920145_web1_Turnpike
Tribune-Review
The Monroeville Interchange go the Pennsylvania Turnpike on Nov. 23, 2015.

On Thursday, state Auditor General Eugene DePasquale released an audit of the Pennsylvania Turnpike. The results were conclusive.

Where some states build bridges to nowhere or roads without a destination, Pennsylvania knows exactly where things for the toll road are headed. Down a path to bankruptcy.

Act 44 of 2007 demands the Turnpike Commission not just use the tolls it charges to support its own needs. Instead of taking all those dollars and cents and rolling them into road maintenance and support, the state demands a kickback. The commission has to pay $450 million a year to PennDOT to pay for mass transit.

Essentially, the turnpike is being strong-armed by a thug, paying a regular fee to the big boss. Act 44 doesn’t care if business has fallen off. The money just better be there when it’s time to pay up.

Right now, between paying that money to the state and trying to cover maintenance, the commission is $11.8 billion in debt. That’s a deeper hole than the state, with all its education expenses and police and the pensions and health care of 80,000 or so employees, has dug. But the commission hasn’t been able to kick the ball downhill, demanding someone else pay its bill.

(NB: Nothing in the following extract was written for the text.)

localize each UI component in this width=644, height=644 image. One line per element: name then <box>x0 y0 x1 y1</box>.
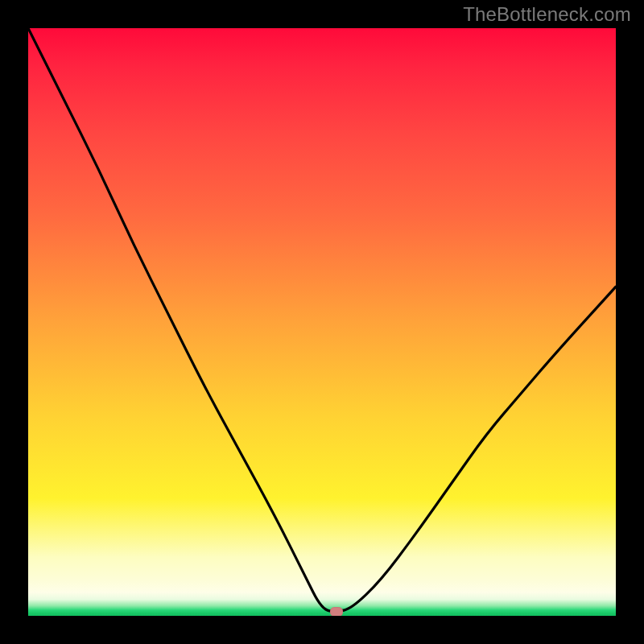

Oh, wait. It has. It just hasn’t worked. While the commission has no choice in paying the state, the people who drive on the turnpike do have a choice, and more of them are opting not to use it.

With navigation apps and GPS devices, it’s easy to program a route that doesn’t require $56.50 to drive from Ohio to New Jersey. Commercial traffic on the road is down about 2 percent, and a federal court case filed by truckers calling the siphoning of toll money a violation of interstate commerce could blow up the whole operation.

But annual toll increases are still built into plans through 2044, meaning that a trip across the Keystone State could cost a big rig driver $400 in 20 years if something doesn’t change.

Harrisburg is trying to solve the problem it created. Nolan Ritchie, executive director of the Pennsylvania Senate Transportation Committee, said there are lots of ideas and they are “going to look at other states and how projects are funded for mass transit.”

Hopefully the next idea makes more sense than a mafia-movie shakedown scheme.